Re: Unrecognized escape sequences in string literals

2009-08-11 Thread Steven D'Aprano
On Mon, 10 Aug 2009 15:17:24 -0700, Douglas Alan wrote:

 From: Steven D'Aprano ste...@remove.this.cybersource.com.au wrote:
 
 On Mon, 10 Aug 2009 00:32:30 -0700, Douglas Alan wrote:
 
  In C++, if I know that the code I'm looking at compiles, then I never
  need worry that I've misinterpreted what a string literal means.
 
 If you don't know what your string literals are, you don't know what
 your program does. You can't expect the compiler to save you from
 semantic errors. Adding escape codes into the string literal doesn't
 change this basic truth.
 
 I grow weary of these semantic debates. The bottom line is that C++'s
 strategy here catches bugs early on that Python's approach doesn't. It
 does so at no additional cost.

 From a purely practical point of view, why would any language not want
 to adopt a zero-cost approach to catching bugs, even if they are
 relatively rare, as early as possible?

Because the cost isn't zero. Needing to write \\ in a string literal when 
you want \ is a cost, and having to read \\ in source code and mentally 
translate that to \ is also a cost. By all means argue that it's a cost 
that is worth paying, but please stop pretending that it's not a cost.

Having to remember that \n is a special escape and \y isn't is also a 
cost, but that's a cost you pay in C++ too, if you want your code to 
compile.


By the way, you've stated repeatedly that \y will compile with a warning 
in g++. So what precisely do you get if you ignore the warning? What do 
other C++ compilers do? Apart from the lack of warning, what actually is 
the difference between Python's behaviour and C++'s behaviour?



 (Other than the reason that adopting it *now* is sadly too late.)
 
 Furthermore, Python's strategy here is SPECIFICALLY DESIGNED, according
 to the reference manual to catch bugs. I.e., from the original posting
 on this issue:
 
  Unlike Standard C, all unrecognized escape sequences are left in
  the string unchanged, i.e., the backslash is left in the string.
  (This behavior is useful when debugging: if an escape sequence is
  mistyped, the resulting output is more easily recognized as
  broken.)

You need to work on your reading comprehension. It doesn't say anything 
about the motivation for this behaviour, let alone that it was 
SPECIFICALLY DESIGNED to catch bugs. It says it is useful for 
debugging. My shoe is useful for squashing poisonous spiders, but it 
wasn't designed as a poisonous-spider squashing device.
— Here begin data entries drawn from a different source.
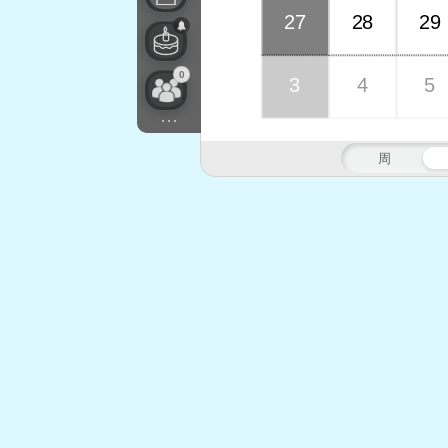
27
28
29
0
3
4
5
...
周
 The compiler can't save you from typing 1234 instead of 11234, or 31.45
 instead of 3.145, or My darling Ho instead of My darling Jo, so why
 do you expect it to save you from typing abc\d instead of abc\\d?
 
 Because in the former cases it can't catch the the bug, and in the
 latter case, it can.

I'm not convinced this is a bug that needs catching, but if you think it 
is, then that's a reasonable argument.



 Perhaps it can catch *some* errors of that type, but only at the cost
 of extra effort required to defeat the compiler (forcing the programmer
 to type \\d to prevent the compiler complaining about \d). I don't
 think the benefit is worth the cost. You and your friend do. Who is to
 say you're right?
 
 Well, Bjarne Stroustrup, for one.

Then let him design his own language *wink*


 All of these are value judgments, of course, but I truly doubt that
 anyone would have been bothered if Python from day one had behaved the
 way that C++ does. 

If I'm reading this page correctly, Python does behave as C++ does. Or at 
least as Larch/C++ does:

http://www.cs.ucf.edu/~leavens/larchc++manual/lcpp_47.html




 In C++, if you see an escape you don't recognize, do you care?
 
 Yes, of course I do. If I need to know what the program does.
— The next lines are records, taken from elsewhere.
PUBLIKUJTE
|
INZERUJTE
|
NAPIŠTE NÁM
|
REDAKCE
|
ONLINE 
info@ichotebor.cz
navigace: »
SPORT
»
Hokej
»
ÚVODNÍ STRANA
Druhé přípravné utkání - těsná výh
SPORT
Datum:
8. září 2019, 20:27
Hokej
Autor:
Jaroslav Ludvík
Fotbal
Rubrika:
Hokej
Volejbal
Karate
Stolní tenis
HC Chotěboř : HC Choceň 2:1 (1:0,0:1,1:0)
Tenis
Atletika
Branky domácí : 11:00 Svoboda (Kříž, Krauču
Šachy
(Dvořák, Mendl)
Precisely the same as in Python.


 Do you go running for the manual? If the answer is No, then why do it
 in Python?
 
 The answer is that I do in both cases.

You deleted without answer my next question:

And if the answer is Yes, then how is Python worse than C++?

Seems to me that the answer is It's not worse than C++, it's the same 
-- in both cases, you have to memorize the special escape sequences, 
and in both cases, if you see an escape you don't recognize, you need to 
look it up.



 No. \z *is* a legal escape sequence, it just happens to map to \z.
 
 If you stop thinking of \z as an illegal escape sequence that Python
 refuses to raise an error for, the problem goes away. It's a legal
 escape sequence that maps to backslash + z.
 
 (1) I already used that argument on my friend, and he wasn't buying it.
 (Personally, I find the argument technically valid, but commonsensically
 invalid. It's a language-lawyer kind of argument, rather than one that
 appeals to any notion of real aesthetics.)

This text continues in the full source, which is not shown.